Depending on the position, the requirement and preferred visualization tools also vary. Data journalists often use D3, HTML, and related front-end languages. Because of the publication nature, charts made by data journalists are also more well-formatted and thoughtful than other professionals. According to a friend who once worked for the New York Times, the norm is to finalize a graph that we see on the website. The team would go through several rounds of editing behind the scenes on aspects from chart uses to labels, colors, and grid lines. For researchers and analysts, the requirement may be less rigid. However, it can’t be wrong that the more personalized a graph is, the better the visualization will look, and the more compelling the story will be (There are also many data visualization theories, for example, the data-ink ratio concept developed by Edward Tufte. These theories can help us develop a better understanding of what data visualizations are great. Readers who are interested in them can do some research).
As a computational social science researcher focusing on issues in criminal justice and K-12 education, I often favor R more than Python in projects due to two reasons: R’s tidyverse system makes data cleaning a breeze, and there is no single visualization library in Python that is as easy-to-use, customizable, and versatile than R’s ggplot2.
For ggplots, there yet exists an important question. Whereas creating simple charts is a piece of cake, we often struggle with customizing them as we wish. Think about how many times we have to search How to xxx in ggplot on Google. Surely there are many resources online, but there lacks a comprehensive guide to all ggplot customization solutions. As a package developed under the Grammar of Graphics, ggplot is an extremely organized and logical visualization library for which, regardless of what we wish to do, there is a rule for that.
This series will talk about some rules behind the “how-to”. The first part (this one) centers around the theme() function. The next one will talk about scales. Throughout this series, I will use the School Survey on Crime and Safety (SSOCS) data collected by the National Center for Education Statistics, which contains information about the US public schools’ safety and disciplinary-related policies and practices, as examples.
What Does the Theme() Function Do
In R Studio, if you search the word “theme” in the help tab of the bottom-right panel (the place under the workspace environment in the standard layout), you will see two types of outputs: theme and theme_*, where * indicates some words, for example, theme_bw. Before we dive into the former, it’s important to understand the relationship between these two types.

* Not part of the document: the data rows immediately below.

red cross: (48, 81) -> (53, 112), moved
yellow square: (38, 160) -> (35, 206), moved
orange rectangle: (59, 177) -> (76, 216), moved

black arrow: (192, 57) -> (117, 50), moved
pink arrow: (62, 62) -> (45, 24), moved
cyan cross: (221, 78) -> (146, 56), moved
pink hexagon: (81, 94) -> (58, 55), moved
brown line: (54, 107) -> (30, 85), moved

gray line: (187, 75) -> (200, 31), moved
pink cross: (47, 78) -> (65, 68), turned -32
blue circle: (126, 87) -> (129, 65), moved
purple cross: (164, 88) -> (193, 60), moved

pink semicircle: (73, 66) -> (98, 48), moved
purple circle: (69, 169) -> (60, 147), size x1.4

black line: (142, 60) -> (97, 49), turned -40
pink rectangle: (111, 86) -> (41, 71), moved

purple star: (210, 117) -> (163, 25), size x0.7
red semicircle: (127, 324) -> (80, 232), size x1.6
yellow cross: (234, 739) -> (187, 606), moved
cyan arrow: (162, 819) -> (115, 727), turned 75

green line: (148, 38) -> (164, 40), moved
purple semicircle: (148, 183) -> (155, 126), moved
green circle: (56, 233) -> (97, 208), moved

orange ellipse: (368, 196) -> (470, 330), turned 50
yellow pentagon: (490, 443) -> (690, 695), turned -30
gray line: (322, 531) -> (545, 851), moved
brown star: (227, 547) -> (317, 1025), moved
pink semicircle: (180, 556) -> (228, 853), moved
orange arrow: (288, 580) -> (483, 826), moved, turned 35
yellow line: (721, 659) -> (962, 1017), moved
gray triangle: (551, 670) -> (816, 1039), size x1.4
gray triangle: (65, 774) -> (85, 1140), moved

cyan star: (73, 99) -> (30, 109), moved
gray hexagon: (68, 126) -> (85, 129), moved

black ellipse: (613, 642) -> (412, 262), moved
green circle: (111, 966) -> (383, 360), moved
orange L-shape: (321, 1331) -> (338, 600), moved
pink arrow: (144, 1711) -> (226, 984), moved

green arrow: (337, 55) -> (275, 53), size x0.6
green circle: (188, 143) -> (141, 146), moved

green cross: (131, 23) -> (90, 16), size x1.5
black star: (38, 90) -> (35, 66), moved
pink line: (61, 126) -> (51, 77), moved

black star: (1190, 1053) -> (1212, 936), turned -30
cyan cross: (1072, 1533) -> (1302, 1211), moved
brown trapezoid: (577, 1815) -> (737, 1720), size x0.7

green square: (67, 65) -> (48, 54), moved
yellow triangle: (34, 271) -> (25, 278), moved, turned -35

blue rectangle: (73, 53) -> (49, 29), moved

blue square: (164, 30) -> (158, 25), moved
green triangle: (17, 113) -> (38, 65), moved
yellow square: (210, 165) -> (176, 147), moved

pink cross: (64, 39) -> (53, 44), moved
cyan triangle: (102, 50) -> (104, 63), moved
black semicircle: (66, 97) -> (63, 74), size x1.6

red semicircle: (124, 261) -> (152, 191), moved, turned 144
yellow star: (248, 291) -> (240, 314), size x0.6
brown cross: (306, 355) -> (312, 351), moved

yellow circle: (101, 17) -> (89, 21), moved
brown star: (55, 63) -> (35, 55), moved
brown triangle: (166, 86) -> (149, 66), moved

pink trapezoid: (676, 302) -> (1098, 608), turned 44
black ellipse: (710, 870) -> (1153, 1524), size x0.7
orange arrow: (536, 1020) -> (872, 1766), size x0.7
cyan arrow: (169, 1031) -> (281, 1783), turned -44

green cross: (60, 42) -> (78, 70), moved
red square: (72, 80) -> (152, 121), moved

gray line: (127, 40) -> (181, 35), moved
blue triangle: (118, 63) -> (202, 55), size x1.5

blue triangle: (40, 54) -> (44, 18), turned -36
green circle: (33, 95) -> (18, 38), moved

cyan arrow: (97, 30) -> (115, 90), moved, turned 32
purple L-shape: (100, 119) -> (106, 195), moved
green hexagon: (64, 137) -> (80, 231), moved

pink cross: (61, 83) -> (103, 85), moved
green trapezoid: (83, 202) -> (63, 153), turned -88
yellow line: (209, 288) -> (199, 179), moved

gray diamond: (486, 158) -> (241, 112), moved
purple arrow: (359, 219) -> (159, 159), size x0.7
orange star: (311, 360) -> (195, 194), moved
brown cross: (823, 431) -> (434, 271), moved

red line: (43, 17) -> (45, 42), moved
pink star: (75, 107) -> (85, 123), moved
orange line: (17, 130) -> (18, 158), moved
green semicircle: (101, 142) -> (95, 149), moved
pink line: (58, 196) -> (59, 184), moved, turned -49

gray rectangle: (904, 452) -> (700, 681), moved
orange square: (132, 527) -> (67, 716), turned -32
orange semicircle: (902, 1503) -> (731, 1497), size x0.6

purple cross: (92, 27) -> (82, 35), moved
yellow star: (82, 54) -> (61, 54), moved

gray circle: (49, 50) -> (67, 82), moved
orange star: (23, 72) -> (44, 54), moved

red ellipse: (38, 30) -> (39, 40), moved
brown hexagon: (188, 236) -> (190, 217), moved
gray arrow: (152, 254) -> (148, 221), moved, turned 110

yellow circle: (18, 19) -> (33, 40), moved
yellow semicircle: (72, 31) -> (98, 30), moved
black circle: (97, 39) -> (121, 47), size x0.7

Theme is a generalized version of theme_*, and theme_* is built on theme. Theme_* represents numerous established themes contained in the ggplot2 package, for instance, the default theme, theme_grey, is one of them. The grey-gridded layout in this theme is what you will see if you don’t specify any theme elements or a certain theme module. In addition to theme_grey, the commonly used themes also include theme_bw, theme_classic, theme_void, and more. I personally am a fan of theme_classic(), which gives you a layout with a white background, two axes, and no grids in any direction. Additionally, developers and researchers have also compiled other theme templates used in news outlets, such as the Financial Times and FiveThirtyEight. These modules are spread in a variety of R packages, for example, ggthemes. You can see all the themes and what they look like on graphs on this website.
To summarise, theme_* is a theme with defined theme elements, including margins, panel background, grids, axes, ticks, and legend layouts. It’s important to note that even when a theme is applied, these elements are not un-overridable. To do so, we will need to manually tell our ggplot how we want the graph to look through the generalized theme function.
Image created by the author
The Marvelous Theme Function — Elements
What it does
As we have talked about, the numerous theme_*() functions set predefined theme elements in a certain way. This is done through the use of the theme() function. As the documentation page described, theme() allows users to modify any theme components and offer a consistent look. The theme components here refer to a myriad of important aesthetic elements, such as axes, grids, tickmarks, fonts, margins, legends, and backgrounds. These are the non-data components of ggplot, meaning these elements don’t decide the making of graphs. For example, you can’t make a bar chart or a scatter plot with the function. You also can’t modify the data with it. The function is meaningless should you not have a graph. However, the real magic of this function is that it can make your already-built graph more beautiful by allowing you to customize the visual components. The same can also be done in Matplotlib, Plotly, Alair, and many other visualization packages. However, in those tools, these transformations are achieved through multiple functions or steps and are usually far more complex than ggplot’s theme(), with more lines of codes required. As an example, in matplotlib, if you want to remove the plot border frames, the simplest way is to first remove the top frame by setting ax.spines[’top’].set_visible(False) and repeating the same to the other three frames. Whereas in ggplot, it’s a one-liner (panel.border = element_blank()). As part of the ggplot universe, the theme() is also developed under the philosophy of grammar of graphics that were pondered by Hadley Wickham, making it as organized as other ggplot functions. That is to say, all components in this function follow a structure.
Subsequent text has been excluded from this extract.